| EXERCISE BRIEF |
For the records below, print the lines from the line with "Mappa del sito (963, 35)" through the line with "Simran Grover (948, 1711)" exactly as written; include both end lines and exclude the rest.

==================================================

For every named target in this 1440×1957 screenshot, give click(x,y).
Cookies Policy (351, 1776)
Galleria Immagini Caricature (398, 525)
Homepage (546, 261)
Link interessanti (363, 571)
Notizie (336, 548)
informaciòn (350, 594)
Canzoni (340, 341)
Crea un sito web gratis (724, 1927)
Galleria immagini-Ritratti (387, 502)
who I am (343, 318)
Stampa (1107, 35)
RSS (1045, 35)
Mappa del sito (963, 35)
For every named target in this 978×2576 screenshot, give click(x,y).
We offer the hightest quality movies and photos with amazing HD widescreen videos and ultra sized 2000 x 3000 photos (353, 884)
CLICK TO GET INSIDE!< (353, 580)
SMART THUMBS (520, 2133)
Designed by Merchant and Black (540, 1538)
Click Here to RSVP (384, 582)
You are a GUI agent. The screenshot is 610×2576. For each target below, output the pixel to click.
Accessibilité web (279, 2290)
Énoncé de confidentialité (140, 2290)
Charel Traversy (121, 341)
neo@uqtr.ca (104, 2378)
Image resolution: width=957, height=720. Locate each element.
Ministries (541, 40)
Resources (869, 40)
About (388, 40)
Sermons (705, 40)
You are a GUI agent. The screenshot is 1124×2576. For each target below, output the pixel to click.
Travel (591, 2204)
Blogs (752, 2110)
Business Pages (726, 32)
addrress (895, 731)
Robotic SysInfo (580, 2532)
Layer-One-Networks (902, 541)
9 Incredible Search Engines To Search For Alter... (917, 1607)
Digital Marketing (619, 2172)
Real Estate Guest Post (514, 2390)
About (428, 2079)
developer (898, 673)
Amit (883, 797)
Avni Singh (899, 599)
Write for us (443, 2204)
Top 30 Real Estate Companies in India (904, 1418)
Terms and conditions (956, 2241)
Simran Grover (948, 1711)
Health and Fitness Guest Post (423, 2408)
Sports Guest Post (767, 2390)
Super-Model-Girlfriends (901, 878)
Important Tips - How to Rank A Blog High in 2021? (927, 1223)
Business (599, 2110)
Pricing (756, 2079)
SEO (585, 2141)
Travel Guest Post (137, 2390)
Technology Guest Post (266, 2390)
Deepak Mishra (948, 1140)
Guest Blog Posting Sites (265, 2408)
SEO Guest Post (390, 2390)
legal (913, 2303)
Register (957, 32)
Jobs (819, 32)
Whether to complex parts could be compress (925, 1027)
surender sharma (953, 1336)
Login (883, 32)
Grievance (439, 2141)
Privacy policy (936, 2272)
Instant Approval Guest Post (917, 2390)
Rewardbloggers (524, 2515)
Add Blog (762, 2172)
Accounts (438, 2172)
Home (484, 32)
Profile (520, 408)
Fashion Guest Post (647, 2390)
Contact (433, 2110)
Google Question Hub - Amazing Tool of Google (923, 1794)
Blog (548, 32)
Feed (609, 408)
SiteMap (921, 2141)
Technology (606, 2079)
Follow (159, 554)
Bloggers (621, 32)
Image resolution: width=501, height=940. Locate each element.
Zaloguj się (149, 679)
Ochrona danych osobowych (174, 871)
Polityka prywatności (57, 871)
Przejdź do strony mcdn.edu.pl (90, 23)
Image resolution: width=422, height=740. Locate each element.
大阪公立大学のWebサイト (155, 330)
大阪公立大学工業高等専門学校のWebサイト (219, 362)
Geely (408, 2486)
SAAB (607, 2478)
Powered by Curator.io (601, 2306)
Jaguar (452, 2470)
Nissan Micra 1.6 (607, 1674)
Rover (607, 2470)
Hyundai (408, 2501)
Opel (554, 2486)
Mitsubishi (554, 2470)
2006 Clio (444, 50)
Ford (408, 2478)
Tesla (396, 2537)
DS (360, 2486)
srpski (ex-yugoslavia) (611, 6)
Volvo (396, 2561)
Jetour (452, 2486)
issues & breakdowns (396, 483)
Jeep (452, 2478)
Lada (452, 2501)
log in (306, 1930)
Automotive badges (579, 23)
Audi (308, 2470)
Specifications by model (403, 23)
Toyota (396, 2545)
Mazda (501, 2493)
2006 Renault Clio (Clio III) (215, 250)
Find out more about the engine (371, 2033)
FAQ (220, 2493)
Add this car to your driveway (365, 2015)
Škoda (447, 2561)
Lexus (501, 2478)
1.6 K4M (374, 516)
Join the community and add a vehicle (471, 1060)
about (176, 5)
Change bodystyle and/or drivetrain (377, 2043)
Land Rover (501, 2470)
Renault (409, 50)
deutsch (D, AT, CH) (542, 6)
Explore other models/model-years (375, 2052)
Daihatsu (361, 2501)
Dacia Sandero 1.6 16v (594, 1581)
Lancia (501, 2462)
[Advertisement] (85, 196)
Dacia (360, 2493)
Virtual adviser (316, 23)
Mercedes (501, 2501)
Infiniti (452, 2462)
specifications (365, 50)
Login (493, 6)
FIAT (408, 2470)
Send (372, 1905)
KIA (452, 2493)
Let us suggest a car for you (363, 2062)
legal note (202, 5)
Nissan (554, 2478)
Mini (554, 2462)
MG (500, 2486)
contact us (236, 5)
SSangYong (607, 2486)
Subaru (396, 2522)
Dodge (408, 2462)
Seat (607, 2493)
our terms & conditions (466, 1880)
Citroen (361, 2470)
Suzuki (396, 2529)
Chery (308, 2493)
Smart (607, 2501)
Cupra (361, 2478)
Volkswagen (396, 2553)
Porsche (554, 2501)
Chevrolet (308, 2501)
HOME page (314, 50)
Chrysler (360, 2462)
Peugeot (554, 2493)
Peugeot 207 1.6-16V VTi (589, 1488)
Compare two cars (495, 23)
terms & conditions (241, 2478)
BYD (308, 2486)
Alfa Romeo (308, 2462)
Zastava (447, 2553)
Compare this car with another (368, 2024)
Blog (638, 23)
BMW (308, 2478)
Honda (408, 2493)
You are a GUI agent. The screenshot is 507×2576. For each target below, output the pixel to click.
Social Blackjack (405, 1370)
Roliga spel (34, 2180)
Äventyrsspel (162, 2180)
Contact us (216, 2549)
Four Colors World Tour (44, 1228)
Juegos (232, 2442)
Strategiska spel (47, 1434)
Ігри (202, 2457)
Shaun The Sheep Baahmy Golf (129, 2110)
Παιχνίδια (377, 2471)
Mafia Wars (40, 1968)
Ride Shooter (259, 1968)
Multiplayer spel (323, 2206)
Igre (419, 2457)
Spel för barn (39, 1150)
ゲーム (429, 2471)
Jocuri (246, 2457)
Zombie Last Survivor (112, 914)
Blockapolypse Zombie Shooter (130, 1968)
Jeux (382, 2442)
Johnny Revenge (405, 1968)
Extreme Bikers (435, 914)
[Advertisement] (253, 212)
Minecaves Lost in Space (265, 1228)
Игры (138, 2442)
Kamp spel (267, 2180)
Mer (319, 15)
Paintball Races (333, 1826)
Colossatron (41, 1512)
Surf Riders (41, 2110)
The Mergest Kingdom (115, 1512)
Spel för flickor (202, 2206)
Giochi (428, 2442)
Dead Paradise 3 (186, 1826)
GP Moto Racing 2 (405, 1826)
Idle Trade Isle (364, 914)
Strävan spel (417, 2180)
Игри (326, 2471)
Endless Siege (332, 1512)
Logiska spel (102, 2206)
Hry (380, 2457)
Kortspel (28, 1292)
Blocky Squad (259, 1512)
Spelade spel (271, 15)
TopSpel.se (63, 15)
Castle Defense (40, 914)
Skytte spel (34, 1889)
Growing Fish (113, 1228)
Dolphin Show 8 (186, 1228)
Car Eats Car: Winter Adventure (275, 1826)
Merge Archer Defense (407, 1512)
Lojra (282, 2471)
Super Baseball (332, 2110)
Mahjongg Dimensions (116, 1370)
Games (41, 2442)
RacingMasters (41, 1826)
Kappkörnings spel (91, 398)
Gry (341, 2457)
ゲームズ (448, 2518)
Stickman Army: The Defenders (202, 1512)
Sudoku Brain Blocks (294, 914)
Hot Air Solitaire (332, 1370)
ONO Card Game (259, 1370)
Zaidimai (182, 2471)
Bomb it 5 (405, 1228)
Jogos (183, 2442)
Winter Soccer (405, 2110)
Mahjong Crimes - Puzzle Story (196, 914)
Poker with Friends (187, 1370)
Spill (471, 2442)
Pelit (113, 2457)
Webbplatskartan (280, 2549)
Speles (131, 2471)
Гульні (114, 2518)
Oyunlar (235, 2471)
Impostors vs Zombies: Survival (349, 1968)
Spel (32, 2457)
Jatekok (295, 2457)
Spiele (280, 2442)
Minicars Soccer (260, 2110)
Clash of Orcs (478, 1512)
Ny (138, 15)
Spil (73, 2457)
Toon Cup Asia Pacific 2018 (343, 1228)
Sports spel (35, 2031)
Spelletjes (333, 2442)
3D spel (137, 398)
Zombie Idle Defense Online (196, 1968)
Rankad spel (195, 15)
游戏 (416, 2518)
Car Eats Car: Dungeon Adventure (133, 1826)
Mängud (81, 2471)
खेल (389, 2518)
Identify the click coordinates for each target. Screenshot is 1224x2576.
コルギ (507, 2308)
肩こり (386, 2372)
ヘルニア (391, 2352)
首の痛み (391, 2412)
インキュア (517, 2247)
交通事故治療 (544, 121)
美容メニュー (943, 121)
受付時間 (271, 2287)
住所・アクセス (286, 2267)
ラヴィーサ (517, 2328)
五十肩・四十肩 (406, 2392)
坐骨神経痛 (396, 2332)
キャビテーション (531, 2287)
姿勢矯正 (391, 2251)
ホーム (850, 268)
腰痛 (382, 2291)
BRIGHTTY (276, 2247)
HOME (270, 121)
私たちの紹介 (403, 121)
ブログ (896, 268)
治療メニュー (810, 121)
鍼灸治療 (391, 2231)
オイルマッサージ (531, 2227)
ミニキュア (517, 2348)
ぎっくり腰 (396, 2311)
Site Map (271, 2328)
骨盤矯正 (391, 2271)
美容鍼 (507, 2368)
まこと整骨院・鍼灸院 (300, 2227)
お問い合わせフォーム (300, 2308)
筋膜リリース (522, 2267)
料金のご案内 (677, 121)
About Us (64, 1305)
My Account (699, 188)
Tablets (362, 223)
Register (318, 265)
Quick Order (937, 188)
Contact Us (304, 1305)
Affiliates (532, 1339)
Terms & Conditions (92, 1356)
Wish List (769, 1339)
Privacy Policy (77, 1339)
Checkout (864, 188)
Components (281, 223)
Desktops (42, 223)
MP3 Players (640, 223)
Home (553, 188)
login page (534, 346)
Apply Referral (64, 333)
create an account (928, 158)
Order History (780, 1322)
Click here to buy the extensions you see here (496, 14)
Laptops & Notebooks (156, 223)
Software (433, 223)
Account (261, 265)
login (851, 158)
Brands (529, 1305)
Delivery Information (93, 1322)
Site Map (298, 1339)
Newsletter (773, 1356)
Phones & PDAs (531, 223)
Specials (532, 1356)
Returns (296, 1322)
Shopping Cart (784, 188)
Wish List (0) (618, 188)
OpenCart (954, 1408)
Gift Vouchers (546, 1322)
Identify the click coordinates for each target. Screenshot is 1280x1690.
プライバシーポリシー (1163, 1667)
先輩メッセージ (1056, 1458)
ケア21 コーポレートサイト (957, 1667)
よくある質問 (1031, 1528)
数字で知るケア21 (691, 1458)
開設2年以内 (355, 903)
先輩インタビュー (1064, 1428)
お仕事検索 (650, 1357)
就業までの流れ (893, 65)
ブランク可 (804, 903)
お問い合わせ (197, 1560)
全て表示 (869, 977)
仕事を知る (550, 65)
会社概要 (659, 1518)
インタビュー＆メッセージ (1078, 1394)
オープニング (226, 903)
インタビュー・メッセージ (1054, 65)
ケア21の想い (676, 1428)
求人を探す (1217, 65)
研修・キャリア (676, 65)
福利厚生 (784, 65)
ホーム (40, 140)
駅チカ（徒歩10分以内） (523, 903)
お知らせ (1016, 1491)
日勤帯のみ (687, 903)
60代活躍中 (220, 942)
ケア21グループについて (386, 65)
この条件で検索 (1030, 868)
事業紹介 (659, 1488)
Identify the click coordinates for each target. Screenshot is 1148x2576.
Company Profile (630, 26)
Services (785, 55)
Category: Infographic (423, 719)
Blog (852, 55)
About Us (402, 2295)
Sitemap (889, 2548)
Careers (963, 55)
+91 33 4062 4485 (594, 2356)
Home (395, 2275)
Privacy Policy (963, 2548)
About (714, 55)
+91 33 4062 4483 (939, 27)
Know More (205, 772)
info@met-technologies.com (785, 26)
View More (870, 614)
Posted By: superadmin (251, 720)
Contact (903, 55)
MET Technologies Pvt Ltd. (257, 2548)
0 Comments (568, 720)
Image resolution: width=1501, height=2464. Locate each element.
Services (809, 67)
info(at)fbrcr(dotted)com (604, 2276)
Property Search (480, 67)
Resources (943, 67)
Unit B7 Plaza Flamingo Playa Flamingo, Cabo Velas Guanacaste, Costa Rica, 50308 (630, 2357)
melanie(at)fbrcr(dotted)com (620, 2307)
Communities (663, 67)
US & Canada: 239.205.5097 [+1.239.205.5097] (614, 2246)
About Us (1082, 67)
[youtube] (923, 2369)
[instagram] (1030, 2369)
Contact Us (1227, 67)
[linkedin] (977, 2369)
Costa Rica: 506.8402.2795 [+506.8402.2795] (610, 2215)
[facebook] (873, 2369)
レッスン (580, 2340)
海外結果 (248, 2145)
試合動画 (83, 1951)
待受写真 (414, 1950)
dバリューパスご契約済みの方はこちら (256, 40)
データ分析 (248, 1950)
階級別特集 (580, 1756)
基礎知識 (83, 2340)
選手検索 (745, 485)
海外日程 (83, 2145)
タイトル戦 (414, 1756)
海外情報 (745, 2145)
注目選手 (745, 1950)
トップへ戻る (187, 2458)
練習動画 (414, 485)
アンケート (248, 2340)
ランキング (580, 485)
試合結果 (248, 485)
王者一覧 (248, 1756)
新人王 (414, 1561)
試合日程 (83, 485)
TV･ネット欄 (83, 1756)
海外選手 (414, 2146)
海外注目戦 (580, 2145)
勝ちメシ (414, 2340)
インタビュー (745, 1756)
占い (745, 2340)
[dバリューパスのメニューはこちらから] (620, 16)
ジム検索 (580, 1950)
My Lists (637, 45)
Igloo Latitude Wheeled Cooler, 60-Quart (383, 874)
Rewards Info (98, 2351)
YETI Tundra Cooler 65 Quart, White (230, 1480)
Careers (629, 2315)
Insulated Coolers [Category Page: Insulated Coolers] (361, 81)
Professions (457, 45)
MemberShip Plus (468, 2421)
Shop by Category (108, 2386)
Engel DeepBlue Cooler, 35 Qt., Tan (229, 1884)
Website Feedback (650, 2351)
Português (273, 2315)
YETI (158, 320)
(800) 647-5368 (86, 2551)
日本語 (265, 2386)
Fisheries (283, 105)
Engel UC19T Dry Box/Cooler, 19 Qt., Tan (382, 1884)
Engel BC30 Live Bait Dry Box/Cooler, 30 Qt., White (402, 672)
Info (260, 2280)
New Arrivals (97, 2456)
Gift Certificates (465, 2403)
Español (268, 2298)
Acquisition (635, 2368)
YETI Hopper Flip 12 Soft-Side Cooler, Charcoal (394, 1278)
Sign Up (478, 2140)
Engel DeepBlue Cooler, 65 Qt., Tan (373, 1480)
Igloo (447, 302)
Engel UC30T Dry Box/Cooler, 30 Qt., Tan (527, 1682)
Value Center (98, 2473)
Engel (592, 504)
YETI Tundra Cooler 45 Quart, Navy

==================================================

| RESPONSE FOR THIS EXERCISE |
Mappa del sito (963, 35)
For every named target in this 978×2576 screenshot, give click(x,y).
We offer the hightest quality movies and photos with amazing HD widescreen videos and ultra sized 2000 x 3000 photos (353, 884)
CLICK TO GET INSIDE!< (353, 580)
SMART THUMBS (520, 2133)
Designed by Merchant and Black (540, 1538)
Click Here to RSVP (384, 582)
You are a GUI agent. The screenshot is 610×2576. For each target below, output the pixel to click.
Accessibilité web (279, 2290)
Énoncé de confidentialité (140, 2290)
Charel Traversy (121, 341)
neo@uqtr.ca (104, 2378)
Image resolution: width=957, height=720. Locate each element.
Ministries (541, 40)
Resources (869, 40)
About (388, 40)
Sermons (705, 40)
You are a GUI agent. The screenshot is 1124×2576. For each target below, output the pixel to click.
Travel (591, 2204)
Blogs (752, 2110)
Business Pages (726, 32)
addrress (895, 731)
Robotic SysInfo (580, 2532)
Layer-One-Networks (902, 541)
9 Incredible Search Engines To Search For Alter... (917, 1607)
Digital Marketing (619, 2172)
Real Estate Guest Post (514, 2390)
About (428, 2079)
developer (898, 673)
Amit (883, 797)
Avni Singh (899, 599)
Write for us (443, 2204)
Top 30 Real Estate Companies in India (904, 1418)
Terms and conditions (956, 2241)
Simran Grover (948, 1711)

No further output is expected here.